» Problem to work on
Exclude every picture. Output verbatim the lines from the one containing "Outline duodenum; reply" to the end of the data.

------ Exercise inputs

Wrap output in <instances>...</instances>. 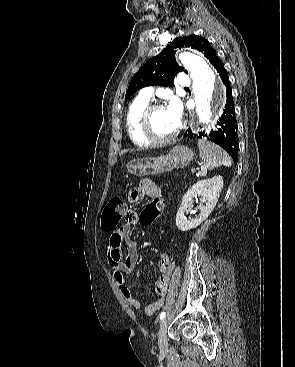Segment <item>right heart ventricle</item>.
Here are the masks:
<instances>
[{
	"mask_svg": "<svg viewBox=\"0 0 295 367\" xmlns=\"http://www.w3.org/2000/svg\"><path fill=\"white\" fill-rule=\"evenodd\" d=\"M149 103L150 100L142 99L138 96L130 103L126 112L125 124L128 135L131 141L140 148H146L151 145V143L142 136L139 127L141 115Z\"/></svg>",
	"mask_w": 295,
	"mask_h": 367,
	"instance_id": "1",
	"label": "right heart ventricle"
}]
</instances>
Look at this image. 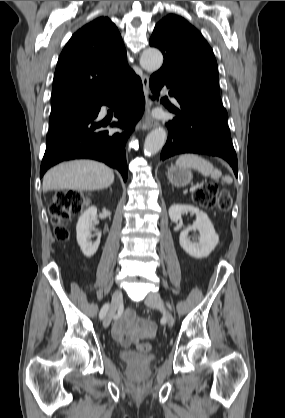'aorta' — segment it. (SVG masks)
Instances as JSON below:
<instances>
[{
    "mask_svg": "<svg viewBox=\"0 0 285 418\" xmlns=\"http://www.w3.org/2000/svg\"><path fill=\"white\" fill-rule=\"evenodd\" d=\"M163 63L162 53L154 48H148L143 51L140 57V65L148 72H154L160 69ZM167 139V133L163 128H157L150 132L144 142V153L147 156H153L164 146Z\"/></svg>",
    "mask_w": 285,
    "mask_h": 418,
    "instance_id": "obj_1",
    "label": "aorta"
}]
</instances>
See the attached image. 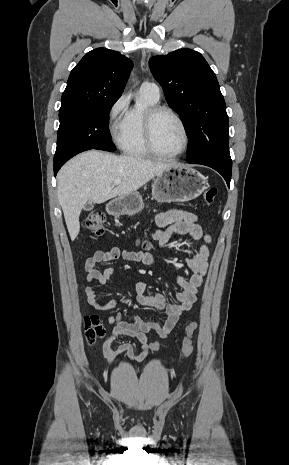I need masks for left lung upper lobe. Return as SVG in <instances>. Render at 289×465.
Wrapping results in <instances>:
<instances>
[{
  "label": "left lung upper lobe",
  "instance_id": "obj_1",
  "mask_svg": "<svg viewBox=\"0 0 289 465\" xmlns=\"http://www.w3.org/2000/svg\"><path fill=\"white\" fill-rule=\"evenodd\" d=\"M149 66L163 87L166 101L184 122L189 139L187 158L232 162L226 104L216 75L203 56L183 48L152 57Z\"/></svg>",
  "mask_w": 289,
  "mask_h": 465
}]
</instances>
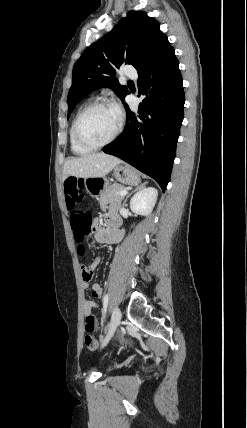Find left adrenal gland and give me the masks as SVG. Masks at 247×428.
Masks as SVG:
<instances>
[{
	"label": "left adrenal gland",
	"instance_id": "left-adrenal-gland-1",
	"mask_svg": "<svg viewBox=\"0 0 247 428\" xmlns=\"http://www.w3.org/2000/svg\"><path fill=\"white\" fill-rule=\"evenodd\" d=\"M147 184V182H144V183H142V184H140L139 186H137L131 193H129L126 197H125V199H124V201H123V205H126V201H127V199L131 196V194L133 193V192H135V191H137L138 189H141V188H143L145 185Z\"/></svg>",
	"mask_w": 247,
	"mask_h": 428
}]
</instances>
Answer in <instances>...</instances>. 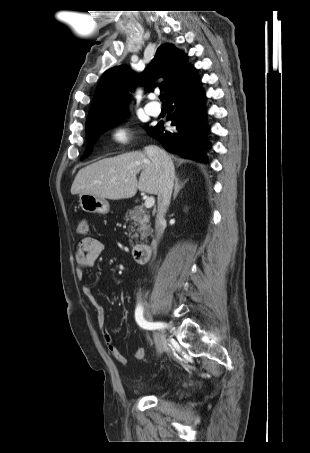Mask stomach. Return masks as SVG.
<instances>
[{
  "instance_id": "stomach-1",
  "label": "stomach",
  "mask_w": 310,
  "mask_h": 453,
  "mask_svg": "<svg viewBox=\"0 0 310 453\" xmlns=\"http://www.w3.org/2000/svg\"><path fill=\"white\" fill-rule=\"evenodd\" d=\"M79 203L82 210L88 213L107 214L110 210L106 199L91 194H80Z\"/></svg>"
}]
</instances>
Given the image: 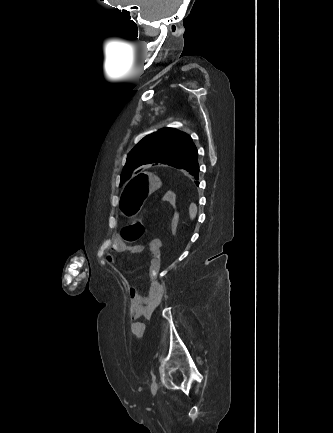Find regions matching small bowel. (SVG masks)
<instances>
[{"label":"small bowel","instance_id":"1","mask_svg":"<svg viewBox=\"0 0 333 433\" xmlns=\"http://www.w3.org/2000/svg\"><path fill=\"white\" fill-rule=\"evenodd\" d=\"M162 247L163 243L160 239H152L149 242V271L154 279L150 284L147 293H142L137 287H132L129 290L130 303L128 307V315L132 320L130 328L133 335L137 338H141L145 331V323L141 321V319L148 320L153 316L165 294V286L158 278L162 262ZM143 250L144 247L141 245L127 246L120 243H113L108 251L107 260L115 263L117 254L122 251L140 253Z\"/></svg>","mask_w":333,"mask_h":433}]
</instances>
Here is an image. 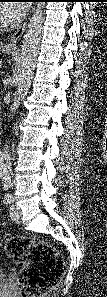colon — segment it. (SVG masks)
I'll return each instance as SVG.
<instances>
[{
	"label": "colon",
	"mask_w": 107,
	"mask_h": 297,
	"mask_svg": "<svg viewBox=\"0 0 107 297\" xmlns=\"http://www.w3.org/2000/svg\"><path fill=\"white\" fill-rule=\"evenodd\" d=\"M4 248L22 268V297H42L53 290L63 273L64 262L50 244L35 238L12 237Z\"/></svg>",
	"instance_id": "obj_1"
}]
</instances>
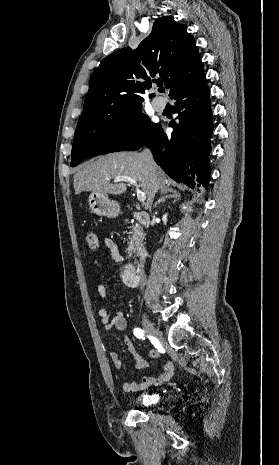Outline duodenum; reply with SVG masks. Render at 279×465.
<instances>
[{
	"instance_id": "410a0bca",
	"label": "duodenum",
	"mask_w": 279,
	"mask_h": 465,
	"mask_svg": "<svg viewBox=\"0 0 279 465\" xmlns=\"http://www.w3.org/2000/svg\"><path fill=\"white\" fill-rule=\"evenodd\" d=\"M133 217L142 224L146 225L149 223V217L144 212H135L133 213ZM146 255V248H141L139 250L140 260H143ZM141 267V264H139L138 267L131 266L126 268L123 276V280L126 285L130 287H135L139 284L141 279Z\"/></svg>"
}]
</instances>
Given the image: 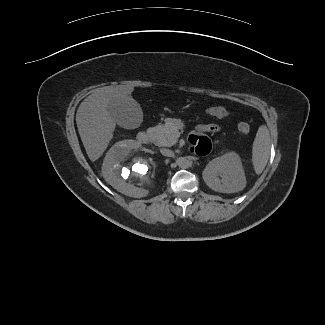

------------

» Exercise solution
Outline duodenum; reply with SVG masks. Render at 279×465.
<instances>
[{
	"instance_id": "410a0bca",
	"label": "duodenum",
	"mask_w": 279,
	"mask_h": 465,
	"mask_svg": "<svg viewBox=\"0 0 279 465\" xmlns=\"http://www.w3.org/2000/svg\"><path fill=\"white\" fill-rule=\"evenodd\" d=\"M133 217L142 224L146 225L149 223V217L144 212H135L133 213ZM146 255V248H141L139 250L140 260H143ZM141 267V264H139L138 267L131 266L126 268L123 276V280L126 285L130 287H135L139 284L141 279Z\"/></svg>"
}]
</instances>
Given the image: 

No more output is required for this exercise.